Kermani: Ich habe den Islam gebraucht, um mir über das ästhetische Moment in den Religionen klar zu werden. Es waren die Rezitationen des Korans, die Poesie der Sufis, die Tänze, die mystische Musik Persiens. Erst mit diesen Erfahrungen wurde mir klar, wie religiös beispielsweise Hölderlin ist, wie sehr geprägt von der eigenen, der pietistischen Mystik. Es fällt einem christlich-deutschen Leser vielleicht gar nicht auf, wie stark seine Literatur bis zu Kafka und Thomas Mann von biblischen Bezügen und metaphysischen Fragestellungen durchdrungen ist, viel stärker als etwa die französische oder angelsächsische. Jean Paul oder Büchner sind gar nicht angemessen zu begreifen ohne das Christentum. Viele der größten deutschen Dichter waren Pfarrerssöhne, sie hatten beim Schreiben die Bibel im Ohr – was nicht heißt, dass sie fromm waren.
ZEIT: Nun gibt es allerdings in den Gesellschaften des Westens seit Langem eine starke Säkularisierung. Zugleich erleben wir wieder eine intellektuelle Auseinandersetzung mit Religion. Ist das nicht paradox?
Kermani: Darin spiegelt sich lediglich die Aufdeckung eines Irrtums. Der Eindruck, dass die Religionen verschwunden seien, galt nur für einen schmalen Streifen zwischen Skandinavien und Nordspanien. Sonst war die Religion nirgendwo verschwunden. Wir haben unsere eigene Erfahrung auf die Welt übertragen und dann plötzlich gemerkt: Oh, links und rechts von uns, schon in Polen beispielsweise, ist das alles doch anders. Und angesichts des sich ausbreitenden Islamismus haben wir plötzlich gemerkt, dass uns die Verstehensmechanismen für Religion abhandengekommen sind, weil uns die eigene religiöse Tradition fernlag. Dass Religion eine Lebensform ist, eine Art und Weise, seinem Alltag einen Rhythmus zu geben, der nicht von einem selber vorgegeben ist, dass sie Menschen über sich hinauswachsen lässt im Guten wie im Bösen: Davor stehen wir oft so sprachlos. Wie kann es sein, dass sich Selbstmordattentäter umbringen für einen Glauben? Wie kann es sein, dass umgekehrt Menschen sich aufopfern für andere, dass sie sich trotz der drohenden Hinrichtung weigern zu konvertieren oder sich trotz aller Gefahren gegen den IS erheben? Wenn wir die religiösen Motive der Terroristen ernst nehmen, dann müssen wir auch die religiösen Motive derjenigen ernst nehmen, die sich enthaupten lassen oder gegen den IS kämpfen. Vielen von uns ist die Möglichkeit unverständlich, dass etwas über uns steht, das wichtiger ist als wir. Aber vor fünfzig Jahren leuchtete das vielleicht auch hierzulande der Volksfrömmigkeit noch ein.

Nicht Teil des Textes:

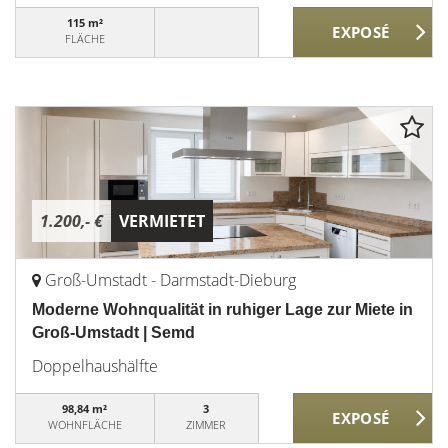
115 m²
FLÄCHE
1.200,- €
VERMIETET
Groß-Umstadt - Darmstadt-Dieburg
Moderne Wohnqualität in ruhiger Lage zur Miete in
Groß-Umstadt | Semd
Doppelhaushälfte
98,84 m²
3
WOHNFLÄCHE
ZIMMER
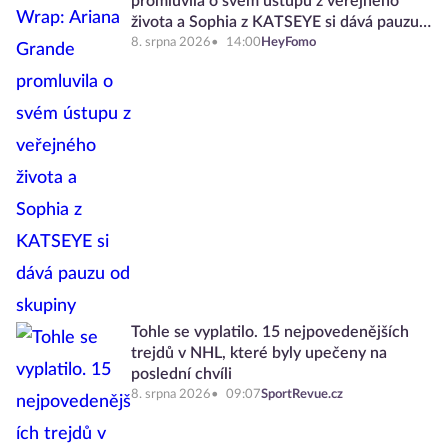
promluvila o svém ústupu z veřejného
života a Sophia z KATSEYE si dává pauzu
od skupiny
8. srpna 2026
14:00
HeyFomo
Tohle se vyplatilo. 15 nejpovedenějších
trejdů v NHL, které byly upečeny na
poslední chvíli
8. srpna 2026
09:07
SportRevue.cz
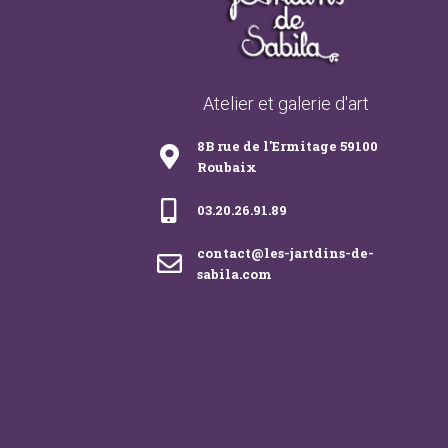
Atelier et galerie d'art
8B rue de l'Ermitage 59100
Roubaix
03.20.26.91.89
contact@les-jartdins-de-
sabila.com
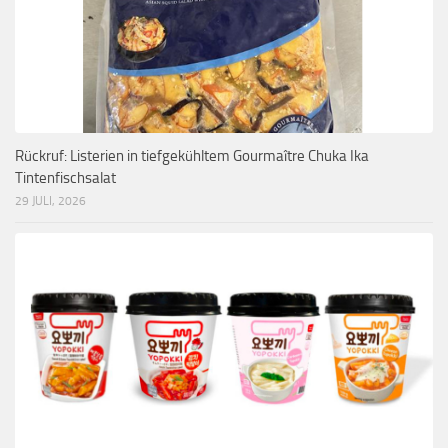
Rückruf: Listerien in tiefgekühltem Gourmaître Chuka Ika
Tintenfischsalat
29 JULI, 2026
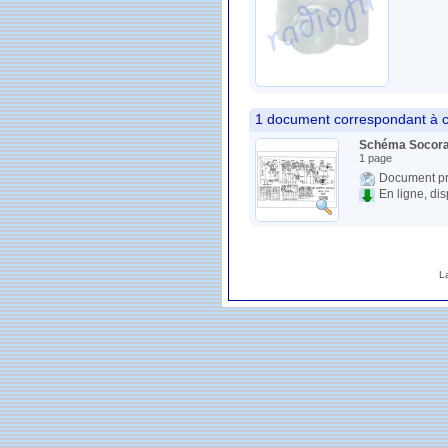
1 document correspondant à c
Schéma Socora 
1 page
Document pr
En ligne, di
L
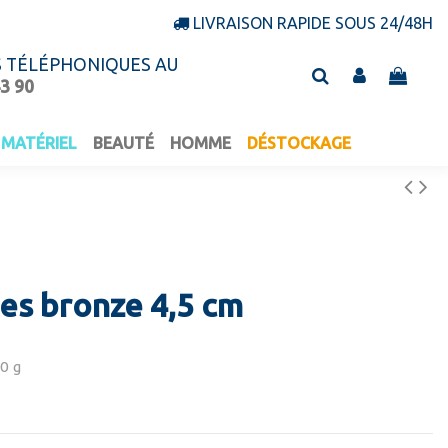
LIVRAISON RAPIDE SOUS 24/48H
S TÉLÉPHONIQUES AU
43 90
MATÉRIEL
BEAUTÉ
HOMME
DÉSTOCKAGE
tes bronze 4,5 cm
0 g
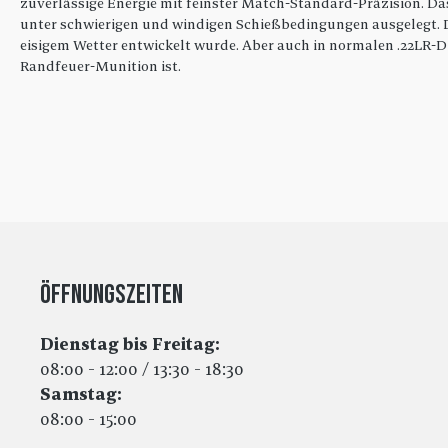
zuverlässige Energie mit feinster Match-Standard-Präzision. Das
unter schwierigen und windigen Schießbedingungen ausgelegt. Di
eisigem Wetter entwickelt wurde. Aber auch in normalen .22LR-Di
Randfeuer-Munition ist.
Öffnungszeiten
Dienstag bis Freitag:
08:00 - 12:00 / 13:30 - 18:30
Samstag:
08:00 - 15:00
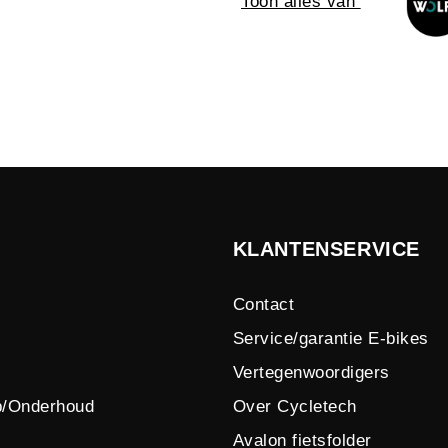
Toon alles van
KLANTENSERVICE
Contact
Service/garantie E-bikes
Vertegenwoordigers
p/Onderhoud
Over Cycletech
Avalon fietsfolder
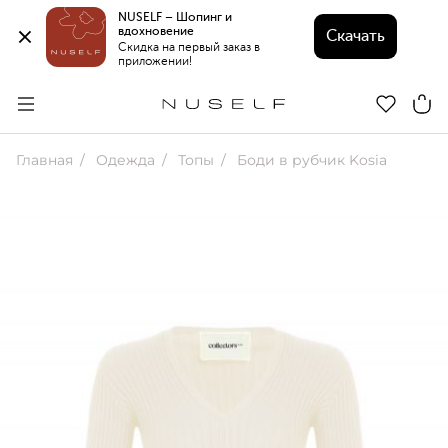
NUSELF – Шопинг и 
вдохновение 
Скачать
Скидка на первый заказ в 
приложении!
Главная
Одежда
Топы
Боди в рубчик Kosia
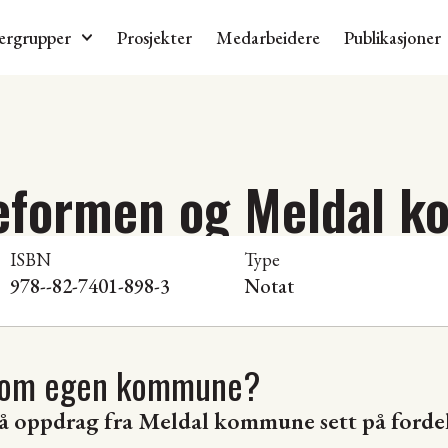
ergrupper
Prosjekter
Medarbeidere
Publikasjoner
formen og Meldal 
ISBN
Type
978--82-7401-898-3
Notat
 som egen kommune?
å oppdrag fra Meldal kommune sett på fordel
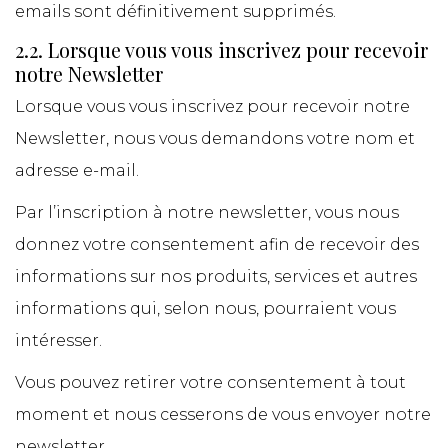
emails sont définitivement supprimés.
2.2. Lorsque vous vous inscrivez pour recevoir
notre Newsletter
Lorsque vous vous inscrivez pour recevoir notre
Newsletter, nous vous demandons votre nom et
adresse e-mail.
Par l’inscription à notre newsletter, vous nous
donnez votre consentement afin de recevoir des
informations sur nos produits, services et autres
informations qui, selon nous, pourraient vous
intéresser.
Vous pouvez retirer votre consentement à tout
moment et nous cesserons de vous envoyer notre
newsletter.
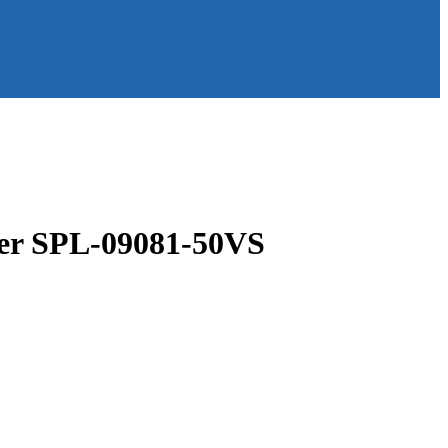
ter SPL-09081-50VS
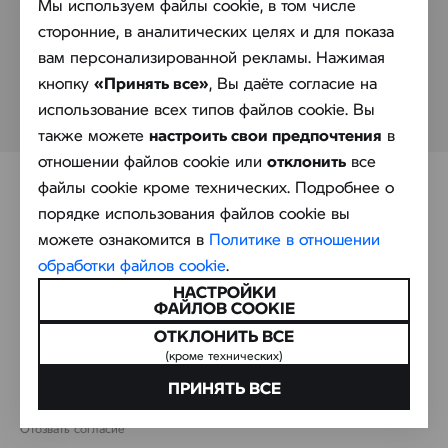
Мы используем файлы cookie, в том числе
Контакты
сторонние, в аналитических целях и для показа
Обработка персональных данных
вам персонализированной рекламы. Нажимая
кнопку
«Принять все»
, Вы даёте согласие на
Политика в отношении обработки файлов cookie
использование всех типов файлов cookie. Вы
также можете
настроить свои предпочтения
в
отношении файлов cookie или
отклонить
все
файлы cookie кроме технических. Подробнее о
порядке использования файлов cookie вы
можете ознакомится в
Политике в отношении
обработки файлов cookie
.
НАСТРОЙКИ
© АВТОИДЕЯ — официальный дилер BMW, MINI и BMW MOTORRAD в
ФАЙЛОВ COOKIE
Беларуси
ОТКЛОНИТЬ ВСЕ
ООО «АВТОИДЕЯ», УНП 190829939
(кроме технических)
МКАД, Минский район, д. Цна, ул. Юбилейная, д. 4
ПРИНЯТЬ ВСЕ
Настроить файлы cookie
Отозвать согласие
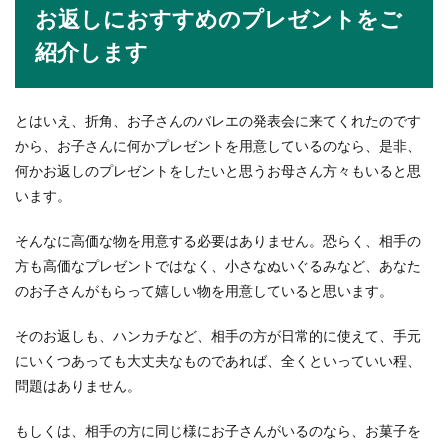
お返しにおすすめのプレゼントをご
紹介します
とはいえ、折角、お子さんのバレエの発表会に来てくれたのです
から、お子さんに何かプレゼントを用意しているのなら、是非、
何かお返しのプレゼントをしたいと思うお母さん方々もいると思
います。
そんなに高価な物を用意する必要はありません。恐らく、相手の
方も高価なプレゼントではなく、小さなぬいぐるみなど、あなた
のお子さんがもらって嬉しい物を用意していると思います。
そのお返しも、ハンカチなど、相手の方が日常的に使えて、手元
にいくつあっても大丈夫なものであれば、全くといっていい程、
問題はありません。
もしくは、相手の方に同じ様にお子さんがいるのなら、お菓子を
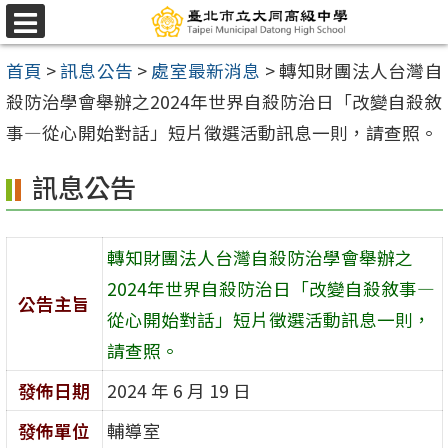
跳
選
至
單
首頁
>
訊息公告
>
處室最新消息
>
轉知財團法人台灣自
主
殺防治學會舉辦之2024年世界自殺防治日「改變自殺敘
要
事—從心開始對話」短片徵選活動訊息一則，請查照。
內
容
訊息公告
區
轉知財團法人台灣自殺防治學會舉辦之
2024年世界自殺防治日「改變自殺敘事—
公告主旨
從心開始對話」短片徵選活動訊息一則，
請查照。
發佈日期
2024 年 6 月 19 日
發佈單位
輔導室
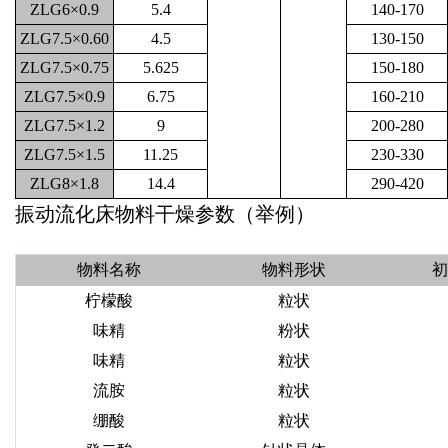
ZLG6×0.9
5.4
140-170
ZLG7.5×0.60
4.5
130-150
ZLG7.5×0.75
5.625
150-180
ZLG7.5×0.9
6.75
160-210
ZLG7.5×1.2
9
200-280
ZLG7.5×1.5
11.25
230-330
ZLG8×1.8
14.4
290-420
振动流化床物料干燥参数（举例）
物料名称
物料形状
初
柠檬酸
粒状
味精
粉状
味精
粒状
流胺
粒状
绷酸
粒状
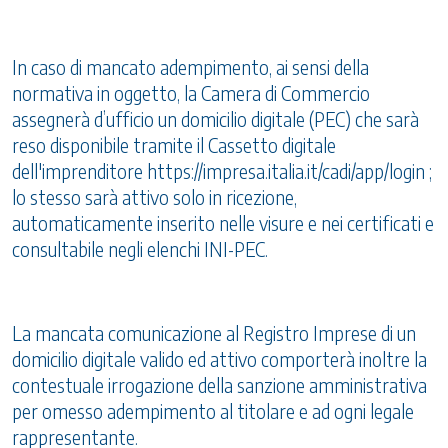
In caso di mancato adempimento, ai sensi della
normativa in oggetto, la Camera di Commercio
assegnerà d’ufficio un domicilio digitale (PEC) che sarà
reso disponibile tramite il Cassetto digitale
dell'imprenditore
https://impresa.italia.it/cadi/app/login
;
lo stesso sarà attivo solo in ricezione,
automaticamente inserito nelle visure e nei certificati e
consultabile negli elenchi INI-PEC.
La mancata comunicazione al Registro Imprese di un
domicilio digitale valido ed attivo comporterà inoltre la
contestuale irrogazione della sanzione amministrativa
per omesso adempimento al titolare e ad ogni legale
rappresentante.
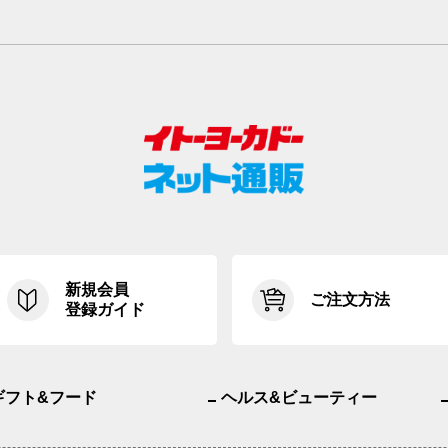
新規会員
ご注文方法
登録ガイド
ギフト&フード
ヘルス&ビューティー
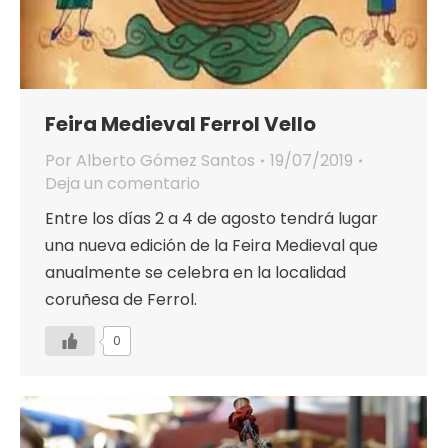
Feira Medieval Ferrol Vello
Por
Alberto Gómez Santos
19/07/2019
Deja un comentario
Entre los días 2 a 4 de agosto tendrá lugar
una nueva edición de la Feira Medieval que
anualmente se celebra en la localidad
coruñesa de Ferrol.
0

ZEIT: Sie bekommen im Oktober in der Frankfurter Paulskirche den Friedenspreis des Deutschen Buchhandels. Ein anderer Preisträger, Jürgen Habermas, hat 2001 in seiner Dankesrede Religion als Ressource für unsere moderne Gesellschaft entdeckt, obwohl er selbst einräumt, "religiös unmusikalisch" zu sein.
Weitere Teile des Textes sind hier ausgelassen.